At last my father, ever keen of sight, said to me:

"This thing is not at the mercy of wind and wave. Rather has it the rise and fall of a boat well handled. Yet whence should one come in this heavy sea, after three days' gale?"

Even as he spoke, old Kenulf growled, half to himself, that to his thinking this was a boat coming, and handled, moreover, by men who knew their trade. Thereat some of the men laughed; for it seemed a thing impossible, both by reason of the stretch of wild sea that so small a craft as this--if it were indeed a boat--must have crossed, and because the sea was surely too heavy to let one live.

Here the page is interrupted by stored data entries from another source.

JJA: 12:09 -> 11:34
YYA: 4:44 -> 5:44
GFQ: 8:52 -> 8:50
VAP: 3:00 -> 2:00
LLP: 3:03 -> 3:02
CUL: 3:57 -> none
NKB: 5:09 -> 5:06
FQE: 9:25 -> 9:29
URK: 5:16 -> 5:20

Yet in the end we saw that it was a boat, and that in her, moreover, was but one man, whose skill in handling her was more than ours, and greater than we could deem possible.

Whereupon some of us were afraid, seeing how wondrously the tiny craft came through the swift seas, and a man called out, giving voice to our fears:

"Surely yon man is a Finn and the wizard who has raised this storm to drown us; now are we lost!"

And I--who had listened eagerly to all the wild stories of the seamen, since first I was old enough to wander curiously over the ships from overseas that put into our haven on their way up the great rivers to Norwich, or Beccles, or other towns--knew that the Finns have powers more than mortal (though how or whence I know not) over wind and sea, often using their power to the hurt of others, and so looked to see the lines of a great squall, drawn as it were astern of the wizard's boat, whitening as it rushed upon us to sink us in sight of home.

But old Kenulf cried out on the man, saying:

"Rather is it one of the holy saints, and maybe the blessed Peter the fisherman himself," and he bared his gray head, crossing himself, as he looked eagerly to catch sight of the glory of light round the seafarer; and that rebuked my fears a little.

But squall or crown of light was there none. Only the brown waves, foam crested, which we feared not, and the gray light of the clouded sun that was nigh to setting.